In this project, we are trying to predict whether a potential customer will book his or her first room within a month after they browses the Airbnb website for the first time. Since we don't have a column for our predictive target yet, we will create a column with two classes Y/N using the difference between timestamps of the first activity and date_first_booking, which is done in the EDA notebook. Our goal is to find all the potential customers that are classified as 'will not book within a month', and then send them promotion codes assuming this might trigger them into a booking mode.

## Metrics

Precision: we want the false positive to be low since we want all the customers we predicted they will book will actually book within a month. 

In [898]:
import pandas as pd
import numpy as np
import seaborn as sns

from sklearn.model_selection import train_test_split
from sklearn.naive_bayes import BernoulliNB, MultinomialNB, GaussianNB
from sklearn.dummy import DummyClassifier

from sklearn.neighbors import KNeighborsClassifier
from sklearn.linear_model import LogisticRegression
from sklearn.model_selection import train_test_split
from sklearn.metrics import precision_score, recall_score, precision_recall_curve,f1_score, fbeta_score

import matplotlib.pyplot as plt
%matplotlib inline

In [899]:
#import pickle from the eda notebook
import pickle
airbnb_booking = pd.read_pickle("./airbnb_data.pkl")
# pd.read_pickle(‘airbnb_data.pkl’, compression=‘infer’)

In [900]:
airbnb_booking.head()

Unnamed: 0,age,signup_flow,book_within_a_month,gender_FEMALE,gender_MALE,gender_OTHER,signup_method_basic,signup_method_facebook,signup_method_google,language_Other,...,first_device_type_iPad,first_device_type_iPhone,first_browser_Android Browser,first_browser_Chrome,first_browser_Chrome Mobile,first_browser_Firefox,first_browser_IE,first_browser_Mobile Safari,first_browser_Other,first_browser_Safari
0,28.0,0.0,1.0,0.0,0.0,1.0,0.0,1.0,0.0,0.0,...,0.0,0.0,0.0,1.0,0.0,0.0,0.0,0.0,0.0,0.0
1,26.0,0.0,1.0,0.0,0.0,1.0,1.0,0.0,0.0,0.0,...,0.0,0.0,0.0,1.0,0.0,0.0,0.0,0.0,0.0,0.0
2,34.0,0.0,1.0,0.0,0.0,1.0,1.0,0.0,0.0,0.0,...,0.0,0.0,0.0,0.0,0.0,0.0,0.0,0.0,1.0,0.0
3,31.0,0.0,1.0,0.0,0.0,1.0,1.0,0.0,0.0,0.0,...,0.0,0.0,0.0,0.0,0.0,0.0,0.0,0.0,1.0,0.0
4,18.0,0.0,1.0,0.0,0.0,1.0,1.0,0.0,0.0,0.0,...,0.0,0.0,0.0,0.0,0.0,0.0,0.0,0.0,1.0,0.0


In [901]:
airbnb_booking.age=airbnb_booking.age.astype(int)

In [902]:
airbnb_booking=pd.get_dummies(airbnb_booking)

In [903]:
X, y = airbnb_booking.loc[:, airbnb_booking.columns != 'book_within_a_month'], airbnb_booking['book_within_a_month']
print(X.shape)
print(y.shape)

(210522, 52)
(210522,)


In [904]:
y.value_counts()
#we can see that 85% of data are predicted as booked within a month

1.0    188635
0.0     21887
Name: book_within_a_month, dtype: int64

Well, that's imbalanced. If we always class 1 (booked within a month), we'll be right 16343/(16343 + 2945) = 85% of the time! If accuracy is the metric, we have a very simple model that does very well.

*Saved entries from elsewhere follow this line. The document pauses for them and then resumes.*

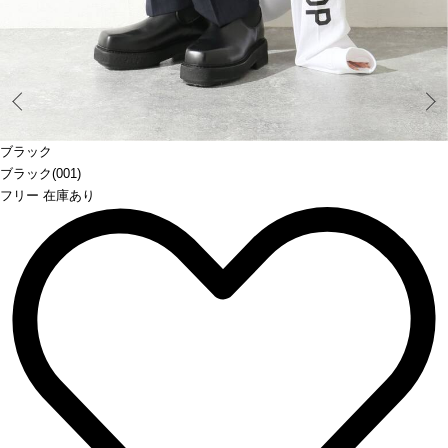
Prev
ブラック
ブラック(001)
フリー 在庫あり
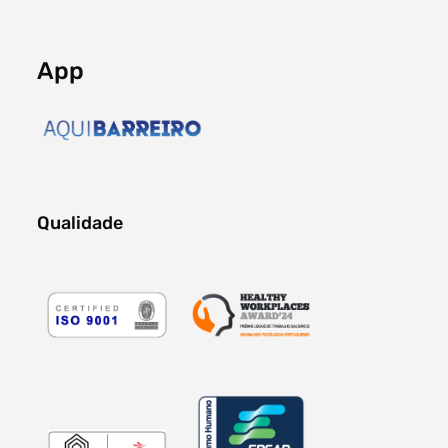
App
Qualidade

## Class Imbalance -- Oversampling

### 1. SMOTE

In [910]:
#Oversampling: Takes the minority class and over-samples it until it is balanced with the majority class.
from imblearn.over_sampling import SMOTE
X_smoted, y_smoted = SMOTE(random_state=42).fit_sample(X,y)

In [None]:
from collections import Counter
Counter(y_smoted)

In [None]:
#In a classification setting, it is often chosen to ensure that the train and test sets have 
#approximately the same percentage of samples of each target class as the complete set.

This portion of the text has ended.